Putting the right plan together means taking charge of your health. You can breathe easy throughout the warmer months. This approach helps you reclaim your well-being from allergies.


What causes seasonal allergies?

Seasonal allergies happen when you come into contact with things in the air. These include pollen from trees, grass, and weeds.

What are the common symptoms of seasonal allergies?

Allergy symptoms often make you sneeze and have itchy, watery eyes. You might also feel stuffy or have a runny nose.

How can I reduce my exposure to allergy triggers?

To reduce your risk, stay inside on days with a lot of pollen. Also, avoid things like cutting grass that spread allergens. Using air conditioning with HEPA filters can help indoors.

What over-the-counter medications can help with allergy symptoms?

Medicines like antihistamines by mouth and nasal sprays can help. They’re good for stopping sneezing, itchiness, and a stuffed-up nose.

How does nasal irrigation help with allergy symptoms?

Washing your nose with a saltwater solution can clear out mucus and allergens. This offers fast relief.

What alternative treatments are available for allergies?

Some natural treatments, like butterbur and acupuncture, might help. But, we need more studies to make sure they really work.

When should I start preparing for allergy season?

Start getting ready before your usual allergy time. Check the pollen forecast and start any needed meds a few weeks before.

How can I identify my specific allergy triggers?

Allergy tests, like skin pricks or blood tests, can figure out what’s causing your allergies. They check for reactions to different things like pollen and mold.

What is immunotherapy and how does it work for allergies?

Immunotherapy comes in shots or drops under the tongue. It helps your body get used to allergens, giving you long-lasting relief.
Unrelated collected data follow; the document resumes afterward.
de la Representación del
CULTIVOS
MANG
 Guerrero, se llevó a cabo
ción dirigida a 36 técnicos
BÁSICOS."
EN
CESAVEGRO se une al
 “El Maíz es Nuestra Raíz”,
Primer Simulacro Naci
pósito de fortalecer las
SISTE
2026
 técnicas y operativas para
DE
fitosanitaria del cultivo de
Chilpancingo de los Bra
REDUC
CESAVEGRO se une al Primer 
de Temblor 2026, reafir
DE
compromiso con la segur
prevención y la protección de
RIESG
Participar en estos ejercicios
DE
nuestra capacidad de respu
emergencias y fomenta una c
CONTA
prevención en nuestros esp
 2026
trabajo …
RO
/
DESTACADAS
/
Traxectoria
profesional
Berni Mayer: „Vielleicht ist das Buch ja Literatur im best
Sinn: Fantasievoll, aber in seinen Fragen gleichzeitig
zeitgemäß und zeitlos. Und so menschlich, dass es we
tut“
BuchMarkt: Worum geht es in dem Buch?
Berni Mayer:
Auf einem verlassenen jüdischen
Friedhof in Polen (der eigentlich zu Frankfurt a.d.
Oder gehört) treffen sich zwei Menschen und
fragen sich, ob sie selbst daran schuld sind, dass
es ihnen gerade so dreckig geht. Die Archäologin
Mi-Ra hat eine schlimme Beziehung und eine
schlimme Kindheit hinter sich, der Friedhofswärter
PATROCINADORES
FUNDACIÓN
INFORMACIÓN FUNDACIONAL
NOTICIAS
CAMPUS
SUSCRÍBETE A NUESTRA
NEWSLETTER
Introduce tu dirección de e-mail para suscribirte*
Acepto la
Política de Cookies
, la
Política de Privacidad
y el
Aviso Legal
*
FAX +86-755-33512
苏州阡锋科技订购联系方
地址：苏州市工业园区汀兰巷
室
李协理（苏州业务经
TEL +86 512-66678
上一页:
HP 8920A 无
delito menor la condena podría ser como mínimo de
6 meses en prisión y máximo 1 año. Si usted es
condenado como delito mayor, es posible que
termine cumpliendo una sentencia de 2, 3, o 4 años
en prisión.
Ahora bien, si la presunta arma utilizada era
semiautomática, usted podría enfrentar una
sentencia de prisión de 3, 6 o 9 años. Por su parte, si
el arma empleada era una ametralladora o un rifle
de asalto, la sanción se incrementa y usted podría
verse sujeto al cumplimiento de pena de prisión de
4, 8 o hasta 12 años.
How can I manage my asthma during allergy season?

Always take your asthma meds as your doctor says. Keep a quick-relief inhaler with you, especially on high pollen days.

How can I help my child with their seasonal allergies?
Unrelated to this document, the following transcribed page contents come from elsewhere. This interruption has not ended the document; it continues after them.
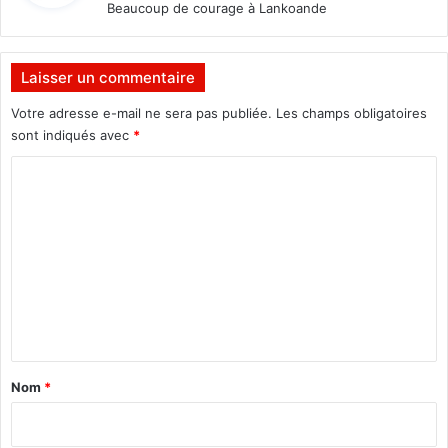
Beaucoup de courage à Lankoande
:
Laisser un commentaire
Votre adresse e-mail ne sera pas publiée.
Les champs obligatoires
sont indiqués avec
*
C
o
m
m
e
n
t
a
Nom
*
i
r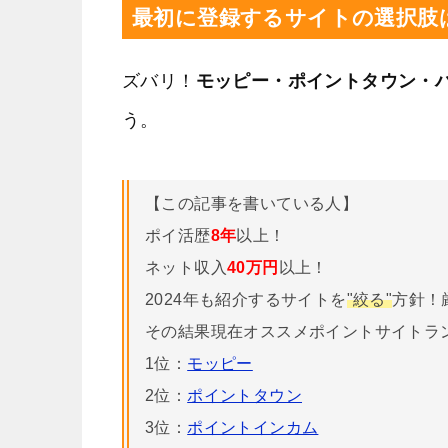
最初に登録するサイトの選択肢
ズバリ！
モッピー・ポイントタウン・
う。
【この記事を書いている人】
ポイ活歴
8年
以上！
ネット収入
40万円
以上！
2024年も紹介するサイトを
"絞る"
方針！
その結果現在オススメポイントサイトラ
1位：
モッピー
2位：
ポイントタウン
3位：
ポイントインカム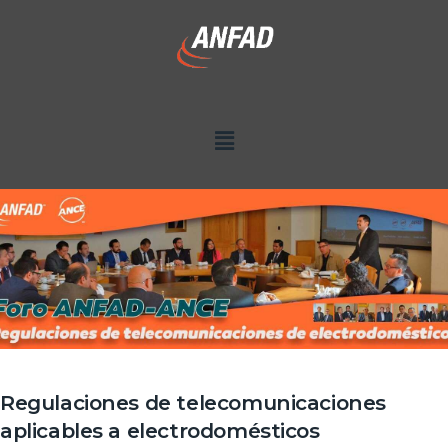
Regulaciones de telecomunicaciones
aplicables a electrodomésticos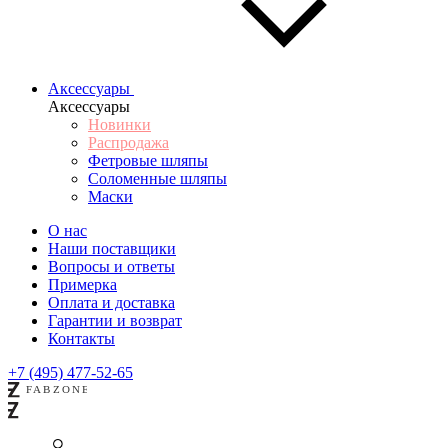
Аксессуары
Аксессуары
Новинки
Распродажа
Фетровые шляпы
Соломенные шляпы
Маски
О нас
Наши поставщики
Вопросы и ответы
Примерка
Оплата и доставка
Гарантии и возврат
Контакты
+7 (495) 477-52-65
Talk to your child’s doctor. They’ll help create a plan. It might include medicines, avoiding triggers, and even allergy tests or shots.
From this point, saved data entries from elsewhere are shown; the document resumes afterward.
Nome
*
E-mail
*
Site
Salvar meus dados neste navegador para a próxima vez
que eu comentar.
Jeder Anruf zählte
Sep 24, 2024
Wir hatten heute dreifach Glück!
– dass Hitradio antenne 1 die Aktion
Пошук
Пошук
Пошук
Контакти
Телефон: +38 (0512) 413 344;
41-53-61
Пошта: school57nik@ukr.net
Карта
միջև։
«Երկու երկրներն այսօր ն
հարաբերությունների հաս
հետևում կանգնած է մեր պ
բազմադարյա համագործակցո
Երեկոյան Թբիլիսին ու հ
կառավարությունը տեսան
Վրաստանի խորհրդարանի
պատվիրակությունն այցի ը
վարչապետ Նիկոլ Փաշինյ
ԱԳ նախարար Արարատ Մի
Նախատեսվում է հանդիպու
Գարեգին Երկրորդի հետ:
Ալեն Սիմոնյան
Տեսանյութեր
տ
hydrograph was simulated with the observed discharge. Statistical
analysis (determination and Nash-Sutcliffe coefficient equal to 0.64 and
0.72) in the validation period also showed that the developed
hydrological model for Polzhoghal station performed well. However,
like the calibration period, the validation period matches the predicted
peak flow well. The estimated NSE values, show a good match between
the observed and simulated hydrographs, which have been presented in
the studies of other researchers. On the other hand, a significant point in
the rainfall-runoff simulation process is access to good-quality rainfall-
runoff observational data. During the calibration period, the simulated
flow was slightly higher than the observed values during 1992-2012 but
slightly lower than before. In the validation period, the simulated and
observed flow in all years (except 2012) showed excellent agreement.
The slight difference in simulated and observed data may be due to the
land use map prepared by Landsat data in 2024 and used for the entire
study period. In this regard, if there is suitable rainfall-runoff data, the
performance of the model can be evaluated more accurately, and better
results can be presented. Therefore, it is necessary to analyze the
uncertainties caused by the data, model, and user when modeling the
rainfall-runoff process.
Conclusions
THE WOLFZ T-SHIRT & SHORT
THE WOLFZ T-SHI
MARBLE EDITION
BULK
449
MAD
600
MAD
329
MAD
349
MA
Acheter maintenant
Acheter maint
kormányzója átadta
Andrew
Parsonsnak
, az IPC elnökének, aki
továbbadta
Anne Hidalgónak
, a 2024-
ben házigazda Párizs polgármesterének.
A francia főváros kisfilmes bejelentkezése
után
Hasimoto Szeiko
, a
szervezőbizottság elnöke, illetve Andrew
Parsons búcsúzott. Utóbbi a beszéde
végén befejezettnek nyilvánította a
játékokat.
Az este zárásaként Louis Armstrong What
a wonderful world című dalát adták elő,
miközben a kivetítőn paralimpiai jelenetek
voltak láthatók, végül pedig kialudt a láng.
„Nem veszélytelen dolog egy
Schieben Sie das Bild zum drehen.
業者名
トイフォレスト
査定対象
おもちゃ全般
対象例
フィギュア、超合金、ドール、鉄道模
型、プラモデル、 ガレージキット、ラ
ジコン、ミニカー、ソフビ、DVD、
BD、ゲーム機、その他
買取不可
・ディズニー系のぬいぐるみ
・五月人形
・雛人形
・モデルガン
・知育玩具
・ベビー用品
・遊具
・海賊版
What tips can I follow for outdoor activities during allergy season?

Stay away from activities that kick up pollen, like gardening without a face mask. After being outside, shower to wash pollen off.

How can I manage my allergies when traveling?

Look up the pollen info where you’re going. Keep windows shut and use AC. If you can, bring your own hypoallergenic bedding.

What home remedies and lifestyle changes may help with allergies?

A neti pot, local honey, and certain herbs might work. Also, relaxing with things like meditation could offer some help. But, don’t forget to ask your doctor first.

When should I see an allergist?

If your allergies are bad, last a long time, or don’t get better with medicine from the store, see an allergist. They can run tests and design a plan that’s just for you.